Je suppose que cette dernière excuse pour relever les taux pourrait être vraie. Mais il est frappant de voir à quel point ces raisons pour relever les taux d’intérêt sont devenues compliquées et douteuses. J’aime voir les choses ainsi : si des politiques de gauche proposaient des explications quant à leurs mesures dépendant à ce point d’une logique brinquebalante et de faibles preuves, ils seraient fustigés pour leur irresponsabilité. Comment quiconque peut-il prendre tout ceci au sérieux ?

Eh bien lorsque l’on voit des explications qui changent sans cesse pour des mesures qui elles ne changent pas, l’on peut parier qu’il y a une arrière-pensée.

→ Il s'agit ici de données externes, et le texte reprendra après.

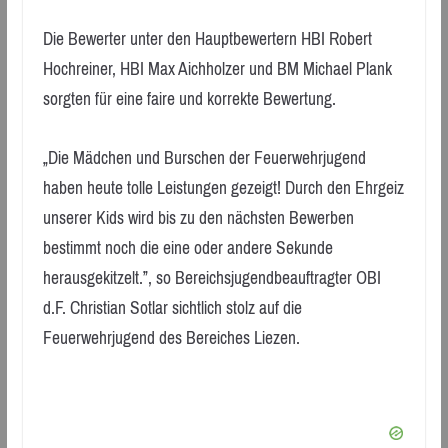
Die Bewerter unter den Hauptbewertern HBI Robert
Hochreiner, HBI Max Aichholzer und BM Michael Plank
sorgten für eine faire und korrekte Bewertung.
„Die Mädchen und Burschen der Feuerwehrjugend
haben heute tolle Leistungen gezeigt! Durch den Ehrgeiz
unserer Kids wird bis zu den nächsten Bewerben
bestimmt noch die eine oder andere Sekunde
herausgekitzelt.”, so Bereichsjugendbeauftragter OBI
d.F. Christian Sotlar sichtlich stolz auf die
Feuerwehrjugend des Bereiches Liezen.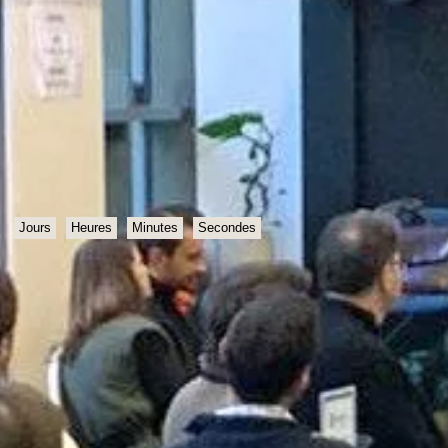
Jours
Heures
Minutes
Secondes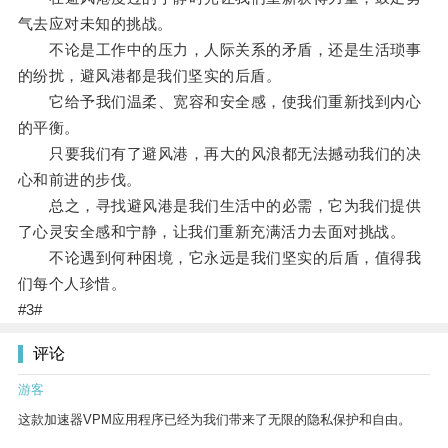
气去应对未知的挑战。
不论是工作中的压力，人际关系的矛盾，还是生活琐事
的纷扰，避风港都是我们坚实的后盾。
它给予我们温柔、宽容和安全感，使我们重新找到内心
的平衡。
只要我们有了避风港，再大的风浪都无法撼动我们的决
心和前进的步伐。
总之，寻找避风港是我们生活中的必需，它为我们提供
了心灵安全感和宁静，让我们重新充满活力去面对挑战。
不论遇到何种困境，它永远是我们坚实的后盾，值得我
们每个人珍惜。
#3#
评论
游客
这款加速器VPM应用程序已经为我们带来了无限的隐私保护和自由。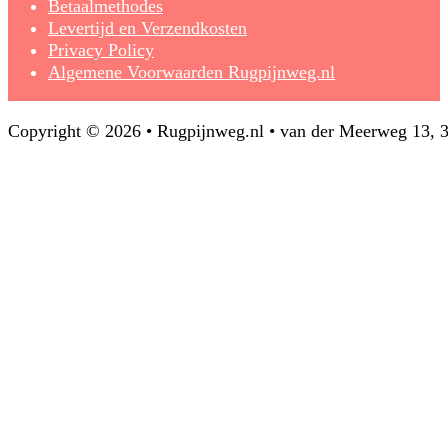
Betaalmethodes
Levertijd en Verzendkosten
Privacy Policy
Algemene Voorwaarden Rugpijnweg.nl
Copyright © 2026 • Rugpijnweg.nl • van der Meerweg 13,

Et cette rage des banques quant aux taux d’intérêt – combinée au plongeon des actions des banques juste après la décision de la Fed de ne pas les relever – offre un indice très clair sur la nature de cette motivation. Ce sont les profits des banques, imbécile.

Beaucoup de gens se sont laissé entraîner là en tentant de comprendre si l’argent facile était bon ou mauvais pour les gens riches en général. Voilà une question bien difficile. Cependant, ce qui est clair, c’est que les taux bas sont mauvais pour les banques.

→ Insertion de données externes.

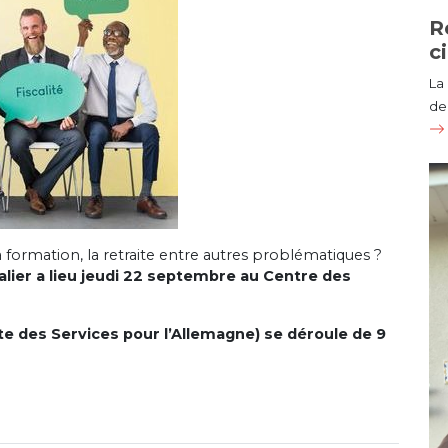
R
c
La
de 
a formation, la retraite entre autres problématiques ?
lier a lieu jeudi 22 septembre au Centre des
te des Services pour l’Allemagne) se déroule de 9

Car les banques font leurs profits en acceptant des dépôts et en prêtant les fonds à un taux d’intérêt plus élevé. Et cette façon de faire se retrouve prise dans l’étau d’un environnement à faible taux d’intérêt et les taux auxquels les banques peuvent prétendre sur des prêts sont réduits mais les taux sur les dépôts ne peuvent pas descendre plus bas qu’une certaine limite. La marge nette d’intérêt – la différence entre les taux d’intérêt que les banques reçoivent et le taux qu’elles paient sur les dépôts – a chuté drastiquement ces cinq dernières années.

La réponse appropriée de ceux qui prennent des décisions politiques à cette observation devrait être "Et donc ?". Il n’y a aucune raison de croire que ce qui est bon pour les banques est bon pour l’Amérique. Mais les banques sont bien différentes de vous et moi : elles ont beaucoup plus d’influence. Les responsables monétaires les rencontrent tout le temps, et très souvent, ils s’attendent à les rejoindre lorsqu’ils sont raccompagnés à la porte. De même, il est largement admis que les banques ont une expertise spéciale sur la politique économique, bien que rien dans leur historique ne soutienne une telle croyance. (Par contre, les banquiers ont d’excellents tailleurs).

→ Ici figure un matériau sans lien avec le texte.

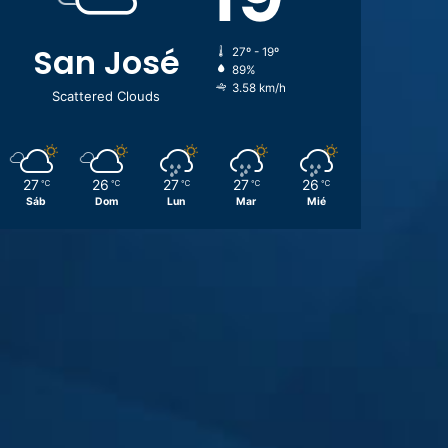
San José
27º - 19º
89%
3.58 km/h
Scattered Clouds
27
26
27
27
26
℃
℃
℃
℃
℃
Sáb
Dom
Lun
Mar
Mié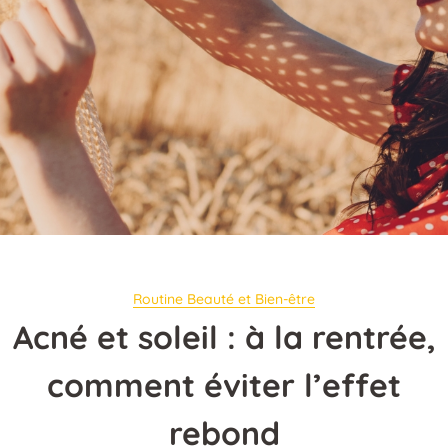
Routine Beauté et Bien-être
Acné et soleil : à la rentrée,
comment éviter l’effet
rebond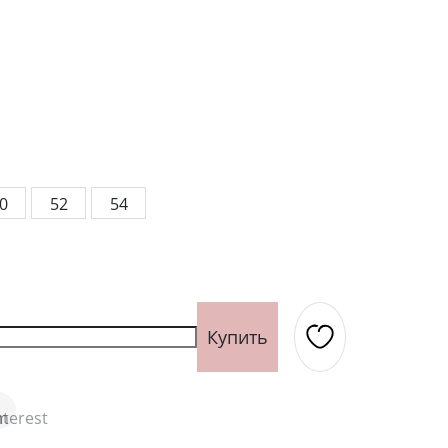
 РАЗМЕРЫ
ССИЙСКИЕ РАЗМЕРЫ
РОССИЙСКИЕ РАЗМЕРЫ
РОССИЙСКИЕ РАЗМЕРЫ
ди, см
бхват груди, см
92
Обхват груди, см
96
Обхват груди, см
100
104
108
ии, см
бхват талии, см
74
Обхват талии, см
78
Обхват талии, см
82
86
90
ые
Жакеты женские
ер, см
бхват бедер, см
98
Обхват бедер, см
102
Обхват бедер, см
106
110
114
0
52
54
Купить
Футболки и блузки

Nous ne devrions donc pas être surpris de voir des institutions qui répondent aux désirs des banques, sans parler d’une grande partie de la presse financière, élaborer des justifications compliquées pour une hausse des taux qui n’a aucun sens en termes d’économie de base. Et le débat de ces derniers mois, dans lequel la Fed semble étrangement prête à relever les taux malgré les mises en garde des gens comme Larry Summers selon lesquelles ce serait une terrible erreur, laisse à penser que même les responsables monétaires américains ne sont pas immunisés contre ça.

Mais la Fed a fait ce qu’elle devait faire la semaine dernière : rien du tout. Et les hurlements des banques ne devraient pas être vus comme une bonne raison de revoir leur position, mais comme la preuve que cette clameur pour des taux plus élevés n’a rien à voir avec l’intérêt général.